Hi Matthew,
On Thu, Aug 20, 2020 at 12:34:48PM +0100, Matthew Wilcox wrote:
On Thu, Aug 20, 2020 at 12:53:23PM +0800, Gao Xiang wrote:
SWP_FS is used to make swap_{read,write}page() go through the filesystem, and it's only used for swap files over NFS. So, !SWP_FS means non NFS for now, it could be either file backed or device backed. Something similar goes with legacy SWP_FILE.
So in order to achieve the goal of the original patch, SWP_BLKDEV should be used instead.
This is clearly confusing. I think we need to rename SWP_FS to SWP_FS_OPS.
More generally, the swap code seems insane.

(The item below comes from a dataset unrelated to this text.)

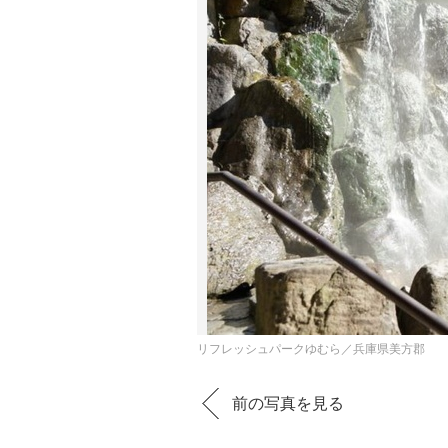
リフレッシュパークゆむら／兵庫県美方郡
前の写真を見る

I appreciate that it's an inherited design from over twenty-five years ago, and nobody wants to touch it, but it's crazy that it cares about how the filesystem has mapped file blocks to disk blocks. I understand that the filesystem has to know not to allocate memory in order to free memory, but this is already something filesystems have to understand. It's also useful for filesystems to know that this is data which has no meaning after a power cycle (so it doesn't need to be journalled or snapshotted or ...), but again, that's useful functionality which we could stand to present to userspace anyway.

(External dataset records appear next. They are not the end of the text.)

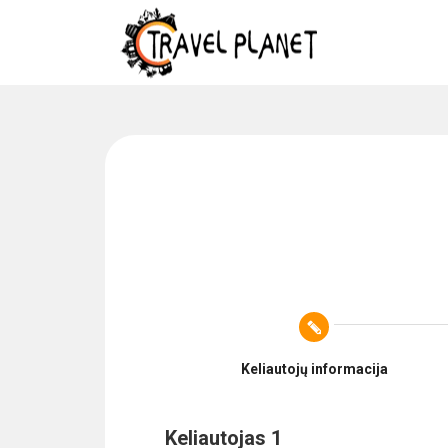
Keliautojų informacija
Keliautojas 1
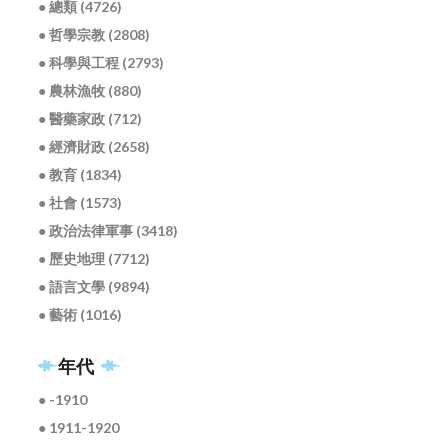
● 總類 (4726)
● 哲學宗教 (2808)
● 科學與工程 (2793)
● 農林漁牧 (880)
● 醫藥家政 (712)
● 經濟財政 (2658)
● 教育 (1834)
● 社會 (1573)
● 政治法律軍事 (3418)
● 歷史地理 (7712)
● 語言文學 (9894)
● 藝術 (1016)
年代
● -1910
● 1911-1920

I suppose the tricky thing about it is that working on the swap code is not as sexy as working on a filesystem, and doing the swap code right is essentially writing a filesystem, so everybody who's capable already has something better to do.

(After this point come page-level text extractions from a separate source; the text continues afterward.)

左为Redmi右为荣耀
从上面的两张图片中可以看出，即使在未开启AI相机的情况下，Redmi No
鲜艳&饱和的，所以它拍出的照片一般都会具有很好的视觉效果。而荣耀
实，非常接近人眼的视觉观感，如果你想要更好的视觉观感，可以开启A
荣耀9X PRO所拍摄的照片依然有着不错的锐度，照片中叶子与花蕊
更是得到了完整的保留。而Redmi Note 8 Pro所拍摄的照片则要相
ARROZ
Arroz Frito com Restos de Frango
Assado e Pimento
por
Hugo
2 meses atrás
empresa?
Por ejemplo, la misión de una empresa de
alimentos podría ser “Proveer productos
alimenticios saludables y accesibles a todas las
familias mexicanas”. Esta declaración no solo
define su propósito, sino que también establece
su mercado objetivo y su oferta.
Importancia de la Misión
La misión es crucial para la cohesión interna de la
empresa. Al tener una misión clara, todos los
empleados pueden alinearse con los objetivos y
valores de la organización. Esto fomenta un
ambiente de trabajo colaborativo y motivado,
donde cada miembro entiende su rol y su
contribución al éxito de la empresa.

Yeah, I agree with your point. After looking into swap code a bit (swapfile.c and swap.c), I think such code really needs to be cleaned up... But I'm lack of motivation about this since I couldn't guarantee to introduce some new regression and honestly I don't care much about this piece of code.
Maybe some new projects based on this could help clean up that as well. :)
Anyway, we really need a quick fix to avoid such FS corruption, which looks dangerous on the consumer side.
Anyway, Gao, please can you submit a follow-on patch to rename SWP_FS?
Ok, anyway, that is another stuff and may need some other thread. I will seek some time to send out a patch for further discussion later.
Thanks, Gao Xiang